The complexity of workplace training and assessment should be recognised within the delivery standards. These could include evidence of the integration of the on-the-job and off-the-job experiences to provide a coherent program of learning; of informing employers of learners’ progress; of productive
relationships between the training provider and workplace supervisors, trainers and assessors; of designing training strategies which take account of workplace needs and the like.
Ÿ The ARF relies to a large degree on State and Territory interpretations of Training Delivery standards, despite the intent that these be national standards, not
nationally consistent standards. The only true national minimum standard for providers which is not necessarily subject to multiple local interpretations is the requirement that they be capable of applying Training Package assessment guidelines in practice. At the same time there seems to be an emerging view that these guidelines are highly variable between Packages and not of consistently good quality.
Having considered all the available evidence, the Review has come to the following conclusions.
Ÿ The ARF standards are the result of a series of compromises about which national registration standards all Australian governments were willing at the time to support. They are low minimum standards, and in the light of more than two years of experience in their application, they are no longer adequate. The quality bar needs to be raised.

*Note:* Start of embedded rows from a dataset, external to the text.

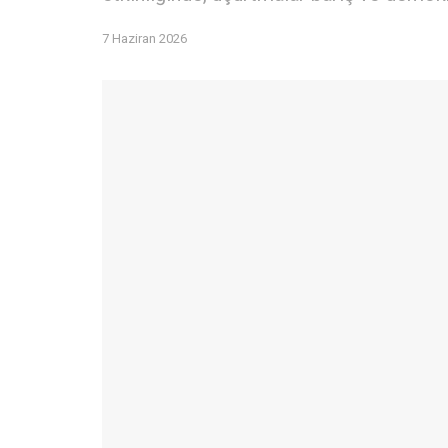
7 Haziran 2026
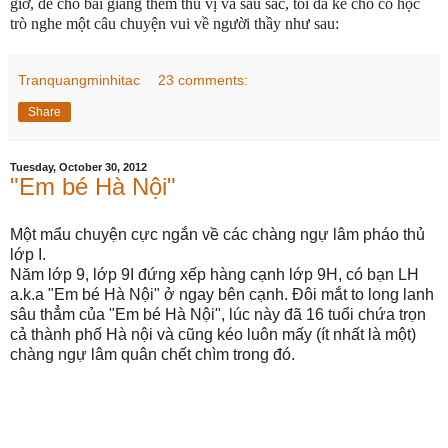
giờ, để cho bài giảng thêm thú vị và sâu sắc, tôi đã kể cho cô học
trò nghe một câu chuyện vui về người thầy như sau:
Tranquangminhitac
23 comments:
Share
Tuesday, October 30, 2012
"Em bé Hà Nội"
Một mẩu chuyện cực ngắn về các chàng ngự lâm pháo thủ
lớp I.
Năm lớp 9, lớp 9I đứng xếp hàng cạnh lớp 9H, có bạn LH
a.k.a "Em bé Hà Nội" ở ngay bên cạnh. Đôi mắt to long lanh
sâu thẳm của "Em bé Hà Nội", lúc này đã 16 tuổi chứa trọn
cả thành phố Hà nội và cũng kéo luôn mấy (ít nhất là một)
chàng ngự lâm quân chết chìm trong đó.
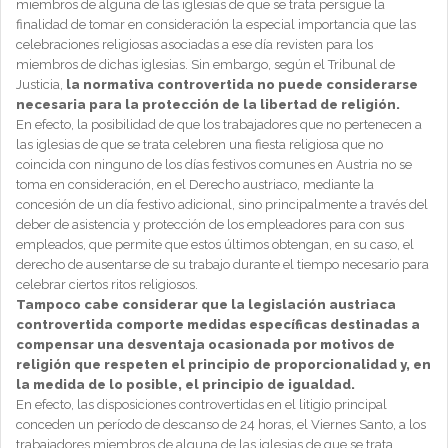
miembros de alguna de las iglesias de que se trata persigue la
finalidad de tomar en consideración la especial importancia que las
celebraciones religiosas asociadas a ese día revisten para los
miembros de dichas iglesias. Sin embargo, según el Tribunal de
Justicia,
la normativa controvertida no puede considerarse
necesaria para la protección de la libertad de religión.
En efecto, la posibilidad de que los trabajadores que no pertenecen a
las iglesias de que se trata celebren una fiesta religiosa que no
coincida con ninguno de los días festivos comunes en Austria no se
toma en consideración, en el Derecho austriaco, mediante la
concesión de un día festivo adicional, sino principalmente a través del
deber de asistencia y protección de los empleadores para con sus
empleados, que permite que estos últimos obtengan, en su caso, el
derecho de ausentarse de su trabajo durante el tiempo necesario para
celebrar ciertos ritos religiosos.
Tampoco cabe considerar que la legislación austriaca
controvertida comporte medidas específicas destinadas a
compensar una desventaja ocasionada por motivos de
religión que respeten el principio de proporcionalidad y, en
la medida de lo posible, el principio de igualdad.
En efecto, las disposiciones controvertidas en el litigio principal
conceden un período de descanso de 24 horas, el Viernes Santo, a los
trabajadores miembros de alguna de las iglesias de que se trata,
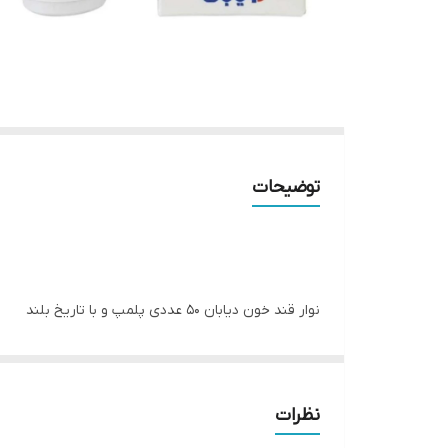
توضیحات
نوار قند خون دیابان ۵۰ عددی پلمپ و با تاریخ بلند
نظرات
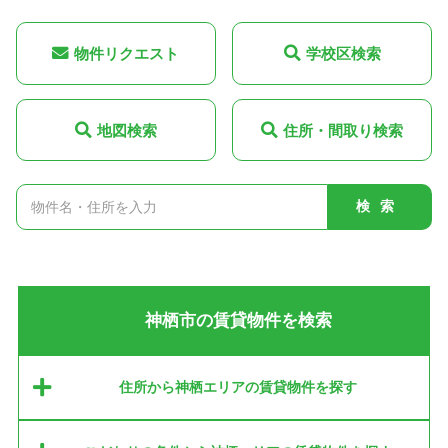
物件リクエスト
学校区検索
地図検索
住所・間取り検索
検索
神栖市の賃貸物件を検索
住所から神栖エリアの賃貸物件を探す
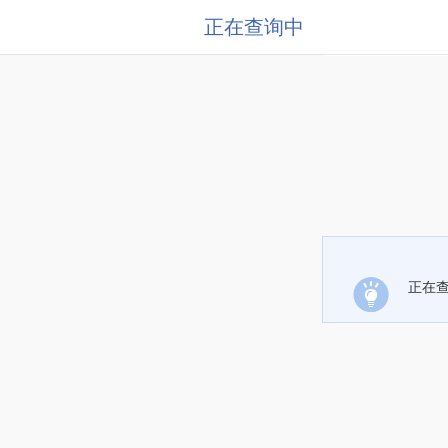
正在查询中
正在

Ÿ The National Core Standards for Registration under the ARF are probably adequate to ensure the quality of the management of training but their evidence
requirements are not sufficiently stringent to ensure that training organisations have high quality systems for managing training, particularly for managing the flexibility and diversity of workplace training.
Ÿ Neither the National Product/Service Standards for Training Delivery under the ARF, nor their associated evidence requirements, are adequate to ensure quality training delivery and quality learning outcomes.